I don’t want to write a part 3., but this is getting ridiculous, please see updates at the bottom.

Seth Godin explains  what he meant in his previous post that I cited here. 

Well, that’s not the only unfortunate ad placement – how about this, from my yahoo home page:

 

 

No, I am not blaming Yahoo for being insensitive  – this is just technology without human feelings after all.

Update (8/31).  Check out Michael’s post about juxtaposed ads.

Update 2. (8/31) Stephen Baker at Blogspotting:  Feel-good ads feel weird on hurricane coverage”

Update 3. (9/5)  Another example via Jeff Clavier:

Update 4. (9/7)  I wanted to give these guys the benefit of doubt, and considered the above ad a simple case of carelessness, but, boy, was I wrong!  This company sets a new record of intentionally tasteless, exploitative advertising.  The proof is in the date (8/2, Friday AFTER Katrina) of this job post on craigslist.  I don’t expect the link to last long, they will probably delete the ad soon, so here’s the full quote: 

New Orleans Own – Southern Comfort – Needs Models


Reply to: job-88476604@craigslist.org
Date: 2005-08-02, 12:02PM CDT

Born in New Orleans, Southern Comfort is seeking spirited girls to promote the brand around town! Must be attractive, willing to mingle, 21+, and have reliable transportation to get to promotions.

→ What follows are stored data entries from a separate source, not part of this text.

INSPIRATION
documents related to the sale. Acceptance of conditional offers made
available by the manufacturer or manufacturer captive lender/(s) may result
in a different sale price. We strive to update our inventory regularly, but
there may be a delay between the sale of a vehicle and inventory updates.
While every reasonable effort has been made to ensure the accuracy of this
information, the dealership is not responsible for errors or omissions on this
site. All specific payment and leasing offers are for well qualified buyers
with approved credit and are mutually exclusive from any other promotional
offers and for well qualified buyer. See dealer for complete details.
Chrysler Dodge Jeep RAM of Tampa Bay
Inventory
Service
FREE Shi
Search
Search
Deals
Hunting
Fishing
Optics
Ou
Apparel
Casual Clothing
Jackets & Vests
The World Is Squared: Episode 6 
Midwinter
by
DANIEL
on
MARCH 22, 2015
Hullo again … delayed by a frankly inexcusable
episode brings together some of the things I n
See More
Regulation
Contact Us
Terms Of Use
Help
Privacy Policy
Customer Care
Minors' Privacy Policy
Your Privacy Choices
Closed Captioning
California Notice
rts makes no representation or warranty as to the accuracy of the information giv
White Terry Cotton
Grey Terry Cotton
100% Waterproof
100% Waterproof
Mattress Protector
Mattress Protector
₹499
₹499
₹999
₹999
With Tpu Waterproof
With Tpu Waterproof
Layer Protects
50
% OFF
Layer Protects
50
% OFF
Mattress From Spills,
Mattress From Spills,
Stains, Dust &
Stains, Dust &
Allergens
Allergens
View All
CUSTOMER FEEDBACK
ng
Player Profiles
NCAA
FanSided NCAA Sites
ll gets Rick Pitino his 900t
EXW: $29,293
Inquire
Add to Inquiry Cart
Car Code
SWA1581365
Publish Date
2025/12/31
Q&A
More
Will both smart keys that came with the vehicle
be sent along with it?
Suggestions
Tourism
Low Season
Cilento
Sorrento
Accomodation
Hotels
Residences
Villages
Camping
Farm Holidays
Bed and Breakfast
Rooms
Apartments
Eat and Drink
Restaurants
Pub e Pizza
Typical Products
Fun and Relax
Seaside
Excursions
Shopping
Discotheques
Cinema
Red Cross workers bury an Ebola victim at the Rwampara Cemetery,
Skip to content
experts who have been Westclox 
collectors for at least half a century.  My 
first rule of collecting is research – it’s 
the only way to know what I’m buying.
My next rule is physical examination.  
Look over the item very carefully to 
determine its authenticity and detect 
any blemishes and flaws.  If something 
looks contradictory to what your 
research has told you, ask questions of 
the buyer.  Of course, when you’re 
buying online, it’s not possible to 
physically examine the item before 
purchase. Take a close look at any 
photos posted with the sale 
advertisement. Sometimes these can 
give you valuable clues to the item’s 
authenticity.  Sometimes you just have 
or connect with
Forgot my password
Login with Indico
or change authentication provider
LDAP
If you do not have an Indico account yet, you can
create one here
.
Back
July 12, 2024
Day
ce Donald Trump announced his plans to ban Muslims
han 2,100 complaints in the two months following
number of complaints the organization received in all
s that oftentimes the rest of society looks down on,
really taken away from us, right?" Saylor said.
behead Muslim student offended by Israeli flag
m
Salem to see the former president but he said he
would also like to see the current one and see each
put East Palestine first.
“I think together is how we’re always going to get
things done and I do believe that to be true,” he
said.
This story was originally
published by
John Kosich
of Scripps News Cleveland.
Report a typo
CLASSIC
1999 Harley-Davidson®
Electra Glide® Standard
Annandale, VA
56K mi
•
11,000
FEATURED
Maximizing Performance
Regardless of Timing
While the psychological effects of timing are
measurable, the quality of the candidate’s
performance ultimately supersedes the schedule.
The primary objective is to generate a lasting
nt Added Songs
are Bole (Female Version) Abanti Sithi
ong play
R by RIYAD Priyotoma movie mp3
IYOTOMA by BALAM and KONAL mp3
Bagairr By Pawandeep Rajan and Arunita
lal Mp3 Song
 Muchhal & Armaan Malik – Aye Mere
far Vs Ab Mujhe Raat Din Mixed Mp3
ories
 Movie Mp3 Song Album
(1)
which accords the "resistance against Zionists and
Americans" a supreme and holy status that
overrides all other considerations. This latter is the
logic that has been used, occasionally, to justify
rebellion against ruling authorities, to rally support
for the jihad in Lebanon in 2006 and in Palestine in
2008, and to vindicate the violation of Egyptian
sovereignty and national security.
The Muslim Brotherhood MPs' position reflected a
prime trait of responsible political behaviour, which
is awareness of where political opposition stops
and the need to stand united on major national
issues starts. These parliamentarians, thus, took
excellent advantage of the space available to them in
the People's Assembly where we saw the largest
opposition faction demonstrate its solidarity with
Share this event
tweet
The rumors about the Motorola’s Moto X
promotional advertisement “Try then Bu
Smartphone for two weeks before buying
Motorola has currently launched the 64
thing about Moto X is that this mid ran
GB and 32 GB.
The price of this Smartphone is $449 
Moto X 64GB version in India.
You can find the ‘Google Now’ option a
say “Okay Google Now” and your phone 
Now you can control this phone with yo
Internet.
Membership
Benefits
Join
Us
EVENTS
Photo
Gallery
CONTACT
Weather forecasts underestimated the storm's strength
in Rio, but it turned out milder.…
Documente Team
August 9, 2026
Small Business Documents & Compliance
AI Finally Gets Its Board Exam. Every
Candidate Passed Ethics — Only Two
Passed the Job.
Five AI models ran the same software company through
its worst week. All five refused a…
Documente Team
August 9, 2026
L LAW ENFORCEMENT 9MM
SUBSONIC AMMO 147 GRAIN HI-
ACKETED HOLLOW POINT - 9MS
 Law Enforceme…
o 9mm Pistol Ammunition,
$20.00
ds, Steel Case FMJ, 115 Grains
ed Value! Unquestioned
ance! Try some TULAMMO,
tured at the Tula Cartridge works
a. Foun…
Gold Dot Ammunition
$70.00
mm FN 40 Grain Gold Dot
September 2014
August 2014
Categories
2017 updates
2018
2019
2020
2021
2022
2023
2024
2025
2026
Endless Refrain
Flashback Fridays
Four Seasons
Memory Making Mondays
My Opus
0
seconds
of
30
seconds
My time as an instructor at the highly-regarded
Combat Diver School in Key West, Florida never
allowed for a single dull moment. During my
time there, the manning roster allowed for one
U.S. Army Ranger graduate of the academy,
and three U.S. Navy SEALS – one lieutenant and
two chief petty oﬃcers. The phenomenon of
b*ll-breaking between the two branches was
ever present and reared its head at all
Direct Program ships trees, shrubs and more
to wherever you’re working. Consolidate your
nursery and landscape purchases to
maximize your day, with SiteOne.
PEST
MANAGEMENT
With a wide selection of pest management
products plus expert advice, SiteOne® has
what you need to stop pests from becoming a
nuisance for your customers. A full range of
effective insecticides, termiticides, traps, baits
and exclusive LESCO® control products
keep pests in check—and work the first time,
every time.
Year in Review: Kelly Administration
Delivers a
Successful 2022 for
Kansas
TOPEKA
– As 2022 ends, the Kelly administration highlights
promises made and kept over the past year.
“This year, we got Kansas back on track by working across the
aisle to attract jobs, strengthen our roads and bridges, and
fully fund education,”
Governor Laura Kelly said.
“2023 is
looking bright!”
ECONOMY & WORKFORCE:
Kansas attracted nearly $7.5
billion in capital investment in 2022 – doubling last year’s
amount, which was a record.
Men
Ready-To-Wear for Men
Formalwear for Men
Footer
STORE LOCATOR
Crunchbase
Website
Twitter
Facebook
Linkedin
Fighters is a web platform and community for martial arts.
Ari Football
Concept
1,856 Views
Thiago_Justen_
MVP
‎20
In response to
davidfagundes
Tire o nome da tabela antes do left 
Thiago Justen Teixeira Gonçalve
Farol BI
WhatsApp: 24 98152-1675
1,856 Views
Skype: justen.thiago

This job is all about having fun and involves no shot serving. Promotions will take place at local bars, conventions, music venues, and events such as Voodoofest.

“Southern Comfort – Born In New Orleans Where Anything Can Happen”

Job location is New Orleans, LA
Compensation: $20-$25 depending on experience / leadership

Hat tip to Jeff Clavier and I am joining him in linking to the call to boycott of  Southern Comfort’s products until they abandon this tasteless campaign.